- Opening Delimiter -

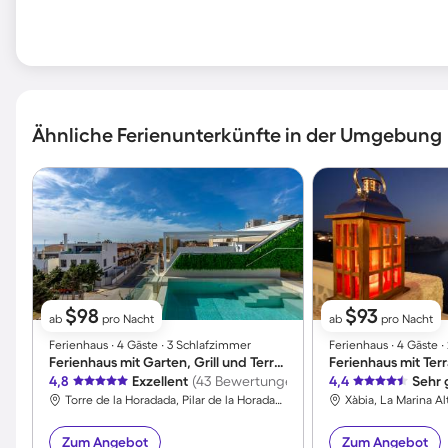
Ähnliche Ferienunterkünfte in der Umgebung
$98
$93
ab
pro Nacht
ab
pro Nacht
Ferienhaus ∙ 4 Gäste ∙ 3 Schlafzimmer
Ferienhaus ∙ 4 Gäste 
Ferienhaus mit Garten, Grill und Terrasse | Meerblick
4,8
Exzellent
(43 Bewertungen)
4,4
Sehr 
Torre de la Horadada, Pilar de la Horadada, Spanien
Xàbia, La Marina Al
Zum Angebot
Zum Angebot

- Closing Delimiter -

Directions for this task | All of the records need to be restated word for word, but not the pictures.

Result |
Ähnliche Ferienunterkünfte in der Umgebung
$98
$93
ab
pro Nacht
ab
pro Nacht
Ferienhaus ∙ 4 Gäste ∙ 3 Schlafzimmer
Ferienhaus ∙ 4 Gäste 
Ferienhaus mit Garten, Grill und Terrasse | Meerblick
4,8
Exzellent
(43 Bewertungen)
4,4
Sehr 
Torre de la Horadada, Pilar de la Horadada, Spanien
Xàbia, La Marina Al
Zum Angebot
Zum Angebot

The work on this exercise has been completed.